ASSIGNED TASK: Skip the pictures. Transcribe the rest of the data below without changing a word.

ENTRIES SHOWN:
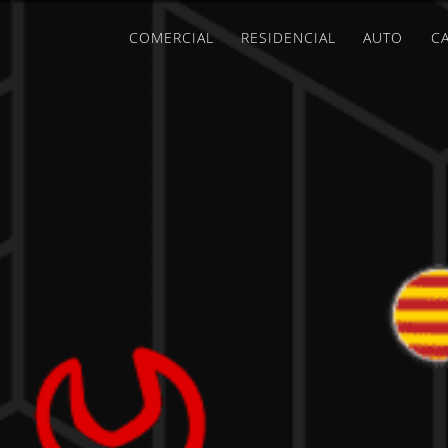
COMERCIAL
RESIDENCIAL
AUTO
CA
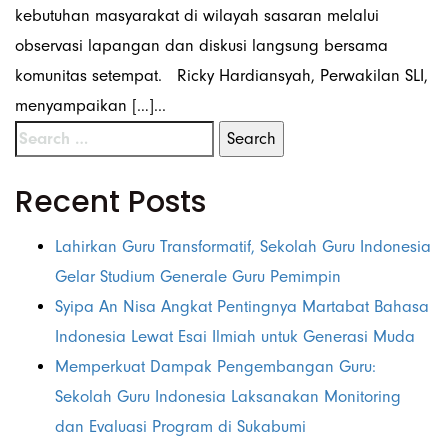
kebutuhan masyarakat di wilayah sasaran melalui
observasi lapangan dan diskusi langsung bersama
komunitas setempat. Ricky Hardiansyah, Perwakilan SLI,
menyampaikan […]...
Recent Posts
Lahirkan Guru Transformatif, Sekolah Guru Indonesia
Gelar Studium Generale Guru Pemimpin
Syipa An Nisa Angkat Pentingnya Martabat Bahasa
Indonesia Lewat Esai Ilmiah untuk Generasi Muda
Memperkuat Dampak Pengembangan Guru:
Sekolah Guru Indonesia Laksanakan Monitoring
dan Evaluasi Program di Sukabumi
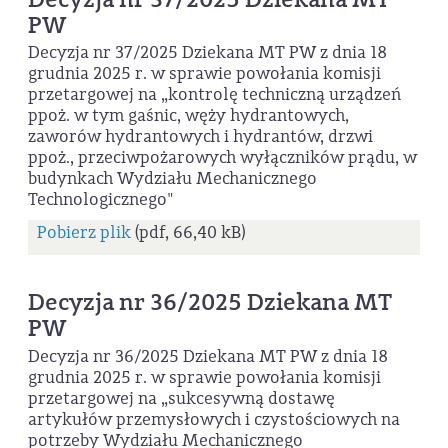
PW
Decyzja nr 37/2025 Dziekana MT PW z dnia 18
grudnia 2025 r. w sprawie powołania komisji
przetargowej na „kontrolę techniczną urządzeń
ppoż. w tym gaśnic, węży hydrantowych,
zaworów hydrantowych i hydrantów, drzwi
ppoż., przeciwpożarowych wyłączników prądu, w
budynkach Wydziału Mechanicznego
Technologicznego"
Pobierz plik
(pdf, 66,40 kB)
Decyzja nr 36/2025 Dziekana MT
PW
Decyzja nr 36/2025 Dziekana MT PW z dnia 18
grudnia 2025 r. w sprawie powołania komisji
przetargowej na „sukcesywną dostawę
artykułów przemysłowych i czystościowych na
potrzeby Wydziału Mechanicznego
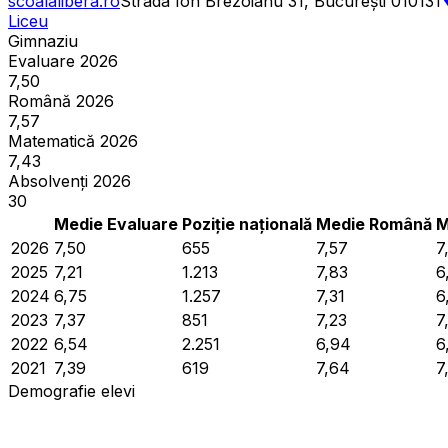
scoalalibera.ro
Strada Ion Brezoianu 31, București 010131
Liceu
Gimnaziu
Evaluare 2026
7,50
Română 2026
7,57
Matematică 2026
7,43
Absolvenți 2026
30
Medie Evaluare
Poziție națională
Medie Română
M
2026
7,50
655
7,57
7
2025
7,21
1.213
7,83
6
2024
6,75
1.257
7,31
6
2023
7,37
851
7,23
7
2022
6,54
2.251
6,94
6
2021
7,39
619
7,64
7
Demografie elevi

REPLY TO THE EXERCISE:
COMERCIAL
RESIDENCIAL
AUTO
CA
kebutuhan masyarakat di wilayah sasaran melalui
observasi lapangan dan diskusi langsung bersama
komunitas setempat. Ricky Hardiansyah, Perwakilan SLI,
menyampaikan […]...
Recent Posts
Lahirkan Guru Transformatif, Sekolah Guru Indonesia
Gelar Studium Generale Guru Pemimpin
Syipa An Nisa Angkat Pentingnya Martabat Bahasa
Indonesia Lewat Esai Ilmiah untuk Generasi Muda
Memperkuat Dampak Pengembangan Guru:
Sekolah Guru Indonesia Laksanakan Monitoring
dan Evaluasi Program di Sukabumi
PW
Decyzja nr 37/2025 Dziekana MT PW z dnia 18
grudnia 2025 r. w sprawie powołania komisji
przetargowej na „kontrolę techniczną urządzeń
ppoż. w tym gaśnic, węży hydrantowych,
zaworów hydrantowych i hydrantów, drzwi
ppoż., przeciwpożarowych wyłączników prądu, w
budynkach Wydziału Mechanicznego
Technologicznego"
Pobierz plik
(pdf, 66,40 kB)
Decyzja nr 36/2025 Dziekana MT
PW
Decyzja nr 36/2025 Dziekana MT PW z dnia 18
grudnia 2025 r. w sprawie powołania komisji
przetargowej na „sukcesywną dostawę
artykułów przemysłowych i czystościowych na
potrzeby Wydziału Mechanicznego
scoalalibera.ro
Strada Ion Brezoianu 31, București 010131
Liceu
Gimnaziu
Evaluare 2026
7,50
Română 2026
7,57
Matematică 2026
7,43
Absolvenți 2026
30
Medie Evaluare
Poziție națională
Medie Română
M
2026
7,50
655
7,57
7
2025
7,21
1.213
7,83
6
2024
6,75
1.257
7,31
6
2023
7,37
851
7,23
7
2022
6,54
2.251
6,94
6
2021
7,39
619
7,64
7
Demografie elevi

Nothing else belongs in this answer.